Korea: The economy loses growth momentum in Q3
According to preliminary data released by the Bank of Korea, the economy grew 2.0% year-on-year in the third quarter, down significantly from the 2.8% increase recorded for the second quarter. Although the slowdown was partly due to a high base effect, economic fundamentals were also at play. In seasonally-adjusted terms, output increased 0.6%, matching the reading for the second quarter. Both growth figures for Q3 undershot market analysts’ expectations.
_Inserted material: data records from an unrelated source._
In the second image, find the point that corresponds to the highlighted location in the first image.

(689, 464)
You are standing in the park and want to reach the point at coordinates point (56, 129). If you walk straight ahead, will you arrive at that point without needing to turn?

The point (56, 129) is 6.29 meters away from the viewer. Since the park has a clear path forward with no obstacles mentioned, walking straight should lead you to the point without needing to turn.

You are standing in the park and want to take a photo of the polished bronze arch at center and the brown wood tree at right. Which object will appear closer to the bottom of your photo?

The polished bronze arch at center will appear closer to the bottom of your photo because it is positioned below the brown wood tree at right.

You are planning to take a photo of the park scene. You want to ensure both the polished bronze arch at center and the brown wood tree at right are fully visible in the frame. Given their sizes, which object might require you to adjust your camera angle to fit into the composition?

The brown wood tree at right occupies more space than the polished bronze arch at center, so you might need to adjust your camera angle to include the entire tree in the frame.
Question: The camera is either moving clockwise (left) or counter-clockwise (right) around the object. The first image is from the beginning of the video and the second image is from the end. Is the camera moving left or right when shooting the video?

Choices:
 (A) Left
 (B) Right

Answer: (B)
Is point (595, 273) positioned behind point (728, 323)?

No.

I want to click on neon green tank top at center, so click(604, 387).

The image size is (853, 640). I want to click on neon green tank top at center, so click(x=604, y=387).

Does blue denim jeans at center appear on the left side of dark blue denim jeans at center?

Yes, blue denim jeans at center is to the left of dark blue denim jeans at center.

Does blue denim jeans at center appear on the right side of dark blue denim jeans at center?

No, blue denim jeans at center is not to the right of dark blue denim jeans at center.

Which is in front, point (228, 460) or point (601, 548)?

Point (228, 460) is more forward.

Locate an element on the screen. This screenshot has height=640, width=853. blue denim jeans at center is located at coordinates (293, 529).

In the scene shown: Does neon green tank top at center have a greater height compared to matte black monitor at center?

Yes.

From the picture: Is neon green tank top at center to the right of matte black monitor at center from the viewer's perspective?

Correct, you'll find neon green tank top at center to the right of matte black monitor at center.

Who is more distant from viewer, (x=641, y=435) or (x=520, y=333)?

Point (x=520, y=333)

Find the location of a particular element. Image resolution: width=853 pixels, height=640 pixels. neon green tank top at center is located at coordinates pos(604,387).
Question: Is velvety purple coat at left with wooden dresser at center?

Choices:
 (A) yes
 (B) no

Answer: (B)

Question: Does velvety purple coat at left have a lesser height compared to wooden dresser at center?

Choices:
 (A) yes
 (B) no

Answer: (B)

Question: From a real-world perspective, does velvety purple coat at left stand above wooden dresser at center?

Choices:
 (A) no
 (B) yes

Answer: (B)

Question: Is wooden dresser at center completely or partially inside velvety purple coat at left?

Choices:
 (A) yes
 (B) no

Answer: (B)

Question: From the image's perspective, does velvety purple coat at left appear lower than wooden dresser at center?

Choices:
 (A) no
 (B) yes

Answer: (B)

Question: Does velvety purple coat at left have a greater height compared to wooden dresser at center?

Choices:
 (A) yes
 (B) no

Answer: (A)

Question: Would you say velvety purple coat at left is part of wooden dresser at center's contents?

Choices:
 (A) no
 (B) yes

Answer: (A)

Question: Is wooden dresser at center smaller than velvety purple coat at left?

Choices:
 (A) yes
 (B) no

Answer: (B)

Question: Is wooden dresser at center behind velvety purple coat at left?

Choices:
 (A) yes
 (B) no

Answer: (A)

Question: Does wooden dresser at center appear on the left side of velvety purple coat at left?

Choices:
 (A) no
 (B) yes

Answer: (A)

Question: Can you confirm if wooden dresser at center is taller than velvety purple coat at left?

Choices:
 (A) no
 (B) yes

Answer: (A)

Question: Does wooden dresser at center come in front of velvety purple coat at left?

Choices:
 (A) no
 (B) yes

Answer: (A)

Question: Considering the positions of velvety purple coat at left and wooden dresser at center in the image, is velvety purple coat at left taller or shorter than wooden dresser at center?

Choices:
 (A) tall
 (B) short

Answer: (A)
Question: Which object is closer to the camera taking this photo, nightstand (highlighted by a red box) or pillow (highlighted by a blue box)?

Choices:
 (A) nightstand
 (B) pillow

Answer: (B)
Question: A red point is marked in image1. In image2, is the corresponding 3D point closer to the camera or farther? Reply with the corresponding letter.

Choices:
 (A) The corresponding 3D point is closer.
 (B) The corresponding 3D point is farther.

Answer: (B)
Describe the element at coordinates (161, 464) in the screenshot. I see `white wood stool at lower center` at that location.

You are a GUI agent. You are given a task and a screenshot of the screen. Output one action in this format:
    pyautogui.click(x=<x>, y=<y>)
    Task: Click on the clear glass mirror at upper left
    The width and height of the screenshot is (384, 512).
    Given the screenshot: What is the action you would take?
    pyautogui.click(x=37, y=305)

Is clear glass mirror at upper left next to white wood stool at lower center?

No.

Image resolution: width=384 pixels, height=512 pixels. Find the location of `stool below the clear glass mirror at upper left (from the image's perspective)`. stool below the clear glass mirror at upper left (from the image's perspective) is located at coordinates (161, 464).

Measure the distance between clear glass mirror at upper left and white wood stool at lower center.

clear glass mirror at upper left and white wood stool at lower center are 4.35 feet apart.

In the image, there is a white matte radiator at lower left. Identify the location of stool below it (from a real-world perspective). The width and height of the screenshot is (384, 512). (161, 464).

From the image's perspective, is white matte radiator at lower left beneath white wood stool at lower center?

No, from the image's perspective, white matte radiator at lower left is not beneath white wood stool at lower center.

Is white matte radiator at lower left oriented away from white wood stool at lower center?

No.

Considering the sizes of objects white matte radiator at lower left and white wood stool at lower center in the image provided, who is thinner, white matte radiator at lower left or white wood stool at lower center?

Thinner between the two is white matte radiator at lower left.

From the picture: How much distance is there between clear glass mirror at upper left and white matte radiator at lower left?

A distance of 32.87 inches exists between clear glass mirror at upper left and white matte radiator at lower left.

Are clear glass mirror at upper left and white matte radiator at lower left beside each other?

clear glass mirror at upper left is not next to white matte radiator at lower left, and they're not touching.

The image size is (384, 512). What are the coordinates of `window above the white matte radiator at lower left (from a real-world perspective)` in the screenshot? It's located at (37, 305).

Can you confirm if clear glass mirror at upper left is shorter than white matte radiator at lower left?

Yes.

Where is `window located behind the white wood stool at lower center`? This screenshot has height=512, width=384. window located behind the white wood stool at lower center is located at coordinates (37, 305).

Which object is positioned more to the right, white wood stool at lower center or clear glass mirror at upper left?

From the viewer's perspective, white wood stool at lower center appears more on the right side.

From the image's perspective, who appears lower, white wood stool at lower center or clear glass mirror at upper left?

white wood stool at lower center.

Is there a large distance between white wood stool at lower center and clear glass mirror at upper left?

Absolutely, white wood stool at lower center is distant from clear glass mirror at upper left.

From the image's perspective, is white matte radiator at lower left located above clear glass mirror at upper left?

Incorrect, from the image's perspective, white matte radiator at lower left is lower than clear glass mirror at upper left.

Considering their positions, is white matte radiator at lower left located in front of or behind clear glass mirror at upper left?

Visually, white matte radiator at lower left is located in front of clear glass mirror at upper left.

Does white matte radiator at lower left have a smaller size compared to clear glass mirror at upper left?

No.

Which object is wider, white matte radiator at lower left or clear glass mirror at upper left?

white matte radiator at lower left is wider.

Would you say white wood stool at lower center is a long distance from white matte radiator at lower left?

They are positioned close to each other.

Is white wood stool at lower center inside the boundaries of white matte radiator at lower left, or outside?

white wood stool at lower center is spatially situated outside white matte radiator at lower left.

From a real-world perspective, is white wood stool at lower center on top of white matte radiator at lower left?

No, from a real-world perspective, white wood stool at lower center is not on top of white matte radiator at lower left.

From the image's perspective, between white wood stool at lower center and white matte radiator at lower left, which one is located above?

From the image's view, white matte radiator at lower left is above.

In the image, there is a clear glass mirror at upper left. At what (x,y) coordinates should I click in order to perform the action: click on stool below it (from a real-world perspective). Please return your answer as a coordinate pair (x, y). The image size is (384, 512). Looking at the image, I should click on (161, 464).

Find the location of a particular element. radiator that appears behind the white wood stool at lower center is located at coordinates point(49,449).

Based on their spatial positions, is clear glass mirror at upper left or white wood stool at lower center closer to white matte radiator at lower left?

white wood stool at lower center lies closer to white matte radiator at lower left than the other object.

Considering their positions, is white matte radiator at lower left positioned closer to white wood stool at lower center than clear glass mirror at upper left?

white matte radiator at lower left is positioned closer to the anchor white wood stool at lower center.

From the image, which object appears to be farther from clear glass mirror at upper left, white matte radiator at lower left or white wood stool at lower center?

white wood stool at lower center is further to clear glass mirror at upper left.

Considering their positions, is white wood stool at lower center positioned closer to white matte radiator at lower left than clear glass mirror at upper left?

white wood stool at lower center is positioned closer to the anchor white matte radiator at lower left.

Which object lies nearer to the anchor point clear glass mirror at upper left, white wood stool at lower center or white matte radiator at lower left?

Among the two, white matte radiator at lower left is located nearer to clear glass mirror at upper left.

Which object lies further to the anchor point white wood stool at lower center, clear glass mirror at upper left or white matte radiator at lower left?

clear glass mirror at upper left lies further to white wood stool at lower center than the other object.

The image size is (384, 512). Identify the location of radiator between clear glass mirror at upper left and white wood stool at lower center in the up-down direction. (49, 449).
The domestic side of the economy had a downbeat performance in Q3. Annual private consumption growth slipped to 2.6%, down from 2.8% in Q2. This was likely due to falling consumer confidence, which dipped into pessimistic territory for the first time in 17 months in August before rebounding in September. Moreover, the average unemployment rate rose in Q3 compared to both the previous quarter and the same quarter a year earlier. Government consumption growth inched down to 4.7% in Q3 from 4.8% in Q2. Meanwhile, fixed investment fell at an accelerated rate, down 6.5% in Q3 following Q2’s 1.3% contraction. This was largely due to a slump in spending on construction and business investment.
Exports increased 3.1% in Q3, down from the 4.8% rise observed in Q2. The lower reading for Q3 was due to weaker growth in exports of both goods and services. Imports fell 1.2% in the third quarter (Q2: +2.0% year-on-year) due to fewer purchases of goods from abroad and stagnant purchases of services from abroad. Overall, the external sector contributed 2.3 percentage points to economic growth in Q3, up from 1.5 percentage points in Q2 and the highest contribution since Q2 2013.
Looking ahead, the economy is forecast to grow at a broadly steady rate. Higher government spending is on the cards as outlined by the Moon administration’s budget proposal for 2019, which sets out the largest government spending increase in a decade. Moreover, monetary policy will remain accommodative by historical standards, even if it tightens slightly as expected. However, elevated household debt, rising global trade protectionism, higher oil prices and an economic slowdown in China all weigh on the outlook.